Where a line holds the word "Private", count it, then give only the total for the entries below.

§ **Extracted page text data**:
Content starts
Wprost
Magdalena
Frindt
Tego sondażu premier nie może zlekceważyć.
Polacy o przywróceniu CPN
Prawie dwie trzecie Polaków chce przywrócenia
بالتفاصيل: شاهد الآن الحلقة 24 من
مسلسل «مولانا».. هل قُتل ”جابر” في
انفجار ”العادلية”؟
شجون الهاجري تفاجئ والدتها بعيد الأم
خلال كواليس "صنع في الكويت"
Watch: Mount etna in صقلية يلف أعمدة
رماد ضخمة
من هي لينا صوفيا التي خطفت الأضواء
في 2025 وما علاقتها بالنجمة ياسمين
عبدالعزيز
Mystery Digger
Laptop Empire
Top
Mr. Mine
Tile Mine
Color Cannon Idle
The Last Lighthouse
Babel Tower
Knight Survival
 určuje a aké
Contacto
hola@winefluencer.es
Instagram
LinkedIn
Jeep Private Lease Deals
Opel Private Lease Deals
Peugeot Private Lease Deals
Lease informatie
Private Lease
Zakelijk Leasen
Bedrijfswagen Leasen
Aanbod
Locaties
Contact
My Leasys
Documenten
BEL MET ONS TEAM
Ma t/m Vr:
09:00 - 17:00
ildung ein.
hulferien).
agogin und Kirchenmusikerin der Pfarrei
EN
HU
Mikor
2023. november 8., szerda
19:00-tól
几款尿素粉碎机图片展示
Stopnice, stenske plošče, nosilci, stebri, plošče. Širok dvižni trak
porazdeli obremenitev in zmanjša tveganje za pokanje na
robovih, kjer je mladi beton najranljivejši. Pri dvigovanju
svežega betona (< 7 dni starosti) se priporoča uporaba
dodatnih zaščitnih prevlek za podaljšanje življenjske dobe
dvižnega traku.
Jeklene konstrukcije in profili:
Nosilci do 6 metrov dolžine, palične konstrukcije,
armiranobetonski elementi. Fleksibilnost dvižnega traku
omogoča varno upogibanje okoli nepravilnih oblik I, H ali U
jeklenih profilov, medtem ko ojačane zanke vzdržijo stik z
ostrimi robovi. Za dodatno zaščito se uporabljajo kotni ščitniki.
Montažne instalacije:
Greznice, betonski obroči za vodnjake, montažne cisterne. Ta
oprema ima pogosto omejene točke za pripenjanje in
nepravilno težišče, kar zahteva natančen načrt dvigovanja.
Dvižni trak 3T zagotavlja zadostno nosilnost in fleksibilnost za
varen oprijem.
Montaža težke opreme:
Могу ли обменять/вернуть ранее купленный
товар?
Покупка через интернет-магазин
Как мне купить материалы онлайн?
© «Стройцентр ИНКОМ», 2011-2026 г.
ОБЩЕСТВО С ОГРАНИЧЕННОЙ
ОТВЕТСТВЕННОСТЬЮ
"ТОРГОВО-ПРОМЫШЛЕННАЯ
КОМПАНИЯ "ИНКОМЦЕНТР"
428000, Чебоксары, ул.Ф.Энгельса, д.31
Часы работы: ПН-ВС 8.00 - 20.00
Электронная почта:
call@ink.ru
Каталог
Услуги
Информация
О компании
Content ends
§ **PROBLEM SOLUTION**:
4